La raffinazione in Italia e in Europa attraversa un momento di crisi e per questo il progetto dell’Eni per Gela rappresenta l’unica soluzione possibile e a costo zero per lo Stato per provare a salvare l’impianto dalla chiusura definitiva.
A crederlo è Davide Tabarelli, economista esperto in materia energetica e presidente di Nomisma Energia, che in una conversazione con Formiche.net spiega perché i sindacati, che ieri hanno guidato uno sciopero nazionale contro la riconversione del petrolchimico, sbagliano bersaglio.
Perché i sindacati stanno protestando contro il piano di Eni per Gela?
Perché sono sempre in ritardo e arrivano quando i buoi sono ormai scappati. Il compito dei sindacati deve essere quello di intervenire in anticipo nel definire con l’azienda una strategia industriale e non arrivare solo per ottenere ore di cassa integrazione il cui costo va poi a spalmarsi sull’intera comunità.
È giusta la strategia di Eni?
In base alla logica industriale e finanziaria, Gela andava chiusa già vent’anni fa. Si è fortemente indebolita con il venir meno di un’industria chimica di base nazionale. La strada scelta da Eni, quella della riconversione, è l’unica possibile.

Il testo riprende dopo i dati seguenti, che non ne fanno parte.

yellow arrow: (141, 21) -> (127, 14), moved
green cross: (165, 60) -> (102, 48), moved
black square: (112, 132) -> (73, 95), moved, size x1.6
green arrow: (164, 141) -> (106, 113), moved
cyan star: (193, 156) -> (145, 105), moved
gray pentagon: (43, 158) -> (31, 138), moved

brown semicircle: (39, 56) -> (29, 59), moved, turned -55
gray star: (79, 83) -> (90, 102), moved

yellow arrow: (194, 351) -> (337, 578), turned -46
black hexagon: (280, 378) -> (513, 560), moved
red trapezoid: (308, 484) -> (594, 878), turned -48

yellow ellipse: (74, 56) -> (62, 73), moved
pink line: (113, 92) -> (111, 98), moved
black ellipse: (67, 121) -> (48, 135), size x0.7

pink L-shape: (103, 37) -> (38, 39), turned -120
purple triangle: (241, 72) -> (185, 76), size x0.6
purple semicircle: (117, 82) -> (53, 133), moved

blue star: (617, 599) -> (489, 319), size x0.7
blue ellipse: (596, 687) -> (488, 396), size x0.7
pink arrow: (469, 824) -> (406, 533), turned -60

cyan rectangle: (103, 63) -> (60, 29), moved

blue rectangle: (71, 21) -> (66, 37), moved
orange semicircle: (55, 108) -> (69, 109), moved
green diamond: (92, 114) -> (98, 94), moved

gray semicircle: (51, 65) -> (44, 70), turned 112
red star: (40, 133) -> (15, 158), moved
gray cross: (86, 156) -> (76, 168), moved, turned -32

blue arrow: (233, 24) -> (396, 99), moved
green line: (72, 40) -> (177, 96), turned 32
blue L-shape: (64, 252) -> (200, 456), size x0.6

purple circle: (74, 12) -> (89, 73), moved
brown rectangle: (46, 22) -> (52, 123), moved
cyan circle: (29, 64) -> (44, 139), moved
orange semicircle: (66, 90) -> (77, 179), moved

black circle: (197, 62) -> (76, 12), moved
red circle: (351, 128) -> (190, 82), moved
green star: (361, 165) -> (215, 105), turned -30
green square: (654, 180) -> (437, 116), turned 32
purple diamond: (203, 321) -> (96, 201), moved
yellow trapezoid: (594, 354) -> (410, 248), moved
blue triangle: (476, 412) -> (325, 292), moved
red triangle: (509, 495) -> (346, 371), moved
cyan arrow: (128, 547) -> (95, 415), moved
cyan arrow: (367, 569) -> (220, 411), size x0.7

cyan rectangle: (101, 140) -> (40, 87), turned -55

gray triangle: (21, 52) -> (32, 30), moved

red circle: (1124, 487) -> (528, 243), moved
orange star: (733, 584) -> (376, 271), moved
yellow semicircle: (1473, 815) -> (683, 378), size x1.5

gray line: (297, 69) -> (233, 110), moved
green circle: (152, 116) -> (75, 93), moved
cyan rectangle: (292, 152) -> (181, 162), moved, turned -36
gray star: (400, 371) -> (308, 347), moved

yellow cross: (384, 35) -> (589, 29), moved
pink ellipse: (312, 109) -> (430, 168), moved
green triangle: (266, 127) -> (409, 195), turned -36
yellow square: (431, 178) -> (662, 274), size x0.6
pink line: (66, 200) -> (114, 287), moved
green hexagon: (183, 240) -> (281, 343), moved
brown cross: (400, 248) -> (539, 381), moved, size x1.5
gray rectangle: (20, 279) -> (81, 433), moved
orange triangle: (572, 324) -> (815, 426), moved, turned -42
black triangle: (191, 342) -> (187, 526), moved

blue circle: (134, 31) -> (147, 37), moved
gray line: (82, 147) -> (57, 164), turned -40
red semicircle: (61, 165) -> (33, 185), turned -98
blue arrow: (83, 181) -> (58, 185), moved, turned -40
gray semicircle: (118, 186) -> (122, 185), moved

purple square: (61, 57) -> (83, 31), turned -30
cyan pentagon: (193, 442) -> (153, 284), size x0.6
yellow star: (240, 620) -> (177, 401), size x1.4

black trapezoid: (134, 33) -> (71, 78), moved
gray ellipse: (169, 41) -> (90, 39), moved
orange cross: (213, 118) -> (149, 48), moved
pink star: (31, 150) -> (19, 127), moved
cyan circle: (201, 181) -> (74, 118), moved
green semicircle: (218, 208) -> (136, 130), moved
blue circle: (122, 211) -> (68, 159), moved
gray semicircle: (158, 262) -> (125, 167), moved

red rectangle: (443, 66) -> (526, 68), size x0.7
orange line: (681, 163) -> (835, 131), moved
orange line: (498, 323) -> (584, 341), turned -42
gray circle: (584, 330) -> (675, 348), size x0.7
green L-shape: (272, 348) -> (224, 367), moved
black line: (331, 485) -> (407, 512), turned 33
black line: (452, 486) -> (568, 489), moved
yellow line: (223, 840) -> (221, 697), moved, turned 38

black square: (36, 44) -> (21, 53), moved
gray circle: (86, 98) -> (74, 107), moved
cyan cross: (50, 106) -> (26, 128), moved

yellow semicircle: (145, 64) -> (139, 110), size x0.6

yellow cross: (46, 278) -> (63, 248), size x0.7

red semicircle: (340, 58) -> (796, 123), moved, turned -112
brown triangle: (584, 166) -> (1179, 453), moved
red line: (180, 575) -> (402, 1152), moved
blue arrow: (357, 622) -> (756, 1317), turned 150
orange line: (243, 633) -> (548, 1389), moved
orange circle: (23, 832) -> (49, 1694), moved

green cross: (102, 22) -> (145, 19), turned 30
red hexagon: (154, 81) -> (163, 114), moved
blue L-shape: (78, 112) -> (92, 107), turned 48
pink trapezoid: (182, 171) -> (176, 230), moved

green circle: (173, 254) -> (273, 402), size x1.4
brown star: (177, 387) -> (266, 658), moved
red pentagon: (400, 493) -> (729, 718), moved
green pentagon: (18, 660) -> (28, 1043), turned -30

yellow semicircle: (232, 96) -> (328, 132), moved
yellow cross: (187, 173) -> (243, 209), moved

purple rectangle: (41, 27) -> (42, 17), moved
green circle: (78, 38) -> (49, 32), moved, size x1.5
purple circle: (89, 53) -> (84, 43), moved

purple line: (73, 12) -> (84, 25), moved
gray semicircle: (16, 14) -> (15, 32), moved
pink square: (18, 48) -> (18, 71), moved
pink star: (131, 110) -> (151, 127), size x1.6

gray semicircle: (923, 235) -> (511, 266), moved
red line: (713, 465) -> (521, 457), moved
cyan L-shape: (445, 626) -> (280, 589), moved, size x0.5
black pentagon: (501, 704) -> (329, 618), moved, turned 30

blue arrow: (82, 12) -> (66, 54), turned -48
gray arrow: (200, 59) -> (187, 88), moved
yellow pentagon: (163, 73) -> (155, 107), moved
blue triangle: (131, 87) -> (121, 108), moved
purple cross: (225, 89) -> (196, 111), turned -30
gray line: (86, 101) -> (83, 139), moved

È fattibile il progetto di riconversione annunciato da Eni?
È una speranza flebile, viene fatto per mantenere in vita un presidio e per tenere contenti i sindacati, evitando conflitti sociali, come già avvenuto in passato. Tuttavia mi sembra un esempio unico nel suo genere, in un campo, quello dei biocarburanti, che fa fatica a decollare. Ma visto lo stato delle cose, Eni fa bene a provare con la chimica verde.
Non immagina strade alternative?
La scelta più giusta sarebbe quella di ricorrere all’idea per cui lo stabilimento era nato per volere dello stesso Enrico Mattei, cioè sfruttare gli ampi giacimenti petroliferi sotto il territorio siciliano e lavorarne il greggio pesante. Ma i veti ambientalisti, come in tutta Italia, lo impediscono, procurando un danno non solo alla regione ma a tutto il sistema nazionale. Dove sono i sindacati davanti a queste proposte di buon senso? Dove sono quando bisogna difendere l’industria che porta ricchezza e sviluppo? Il caso di Gela non è purtroppo diverso da quello che da anni vede uno scontro tra magistratura, industria e capitale.
Sono davvero poco redditizie le nostre raffinerie?
I margini sono stati negativi negli ultimi due anni. Società come Eni sopravvivono perché hanno forti guadagni derivanti dall’estrazione, ma il nuovo management si trova davanti alla scelta inevitabile di realizzare una pesante ristrutturazione.
C’è una ristrutturazione del settore in tutt’Europa?
Sì, non è solo un problema italiano, ma di tutto il continente. C’è un trend di calo della domanda europea, con un aumento delle importazioni dall’Asia e meno esportazioni verso gli Usa. Altri impianti saranno destinati a chiudere.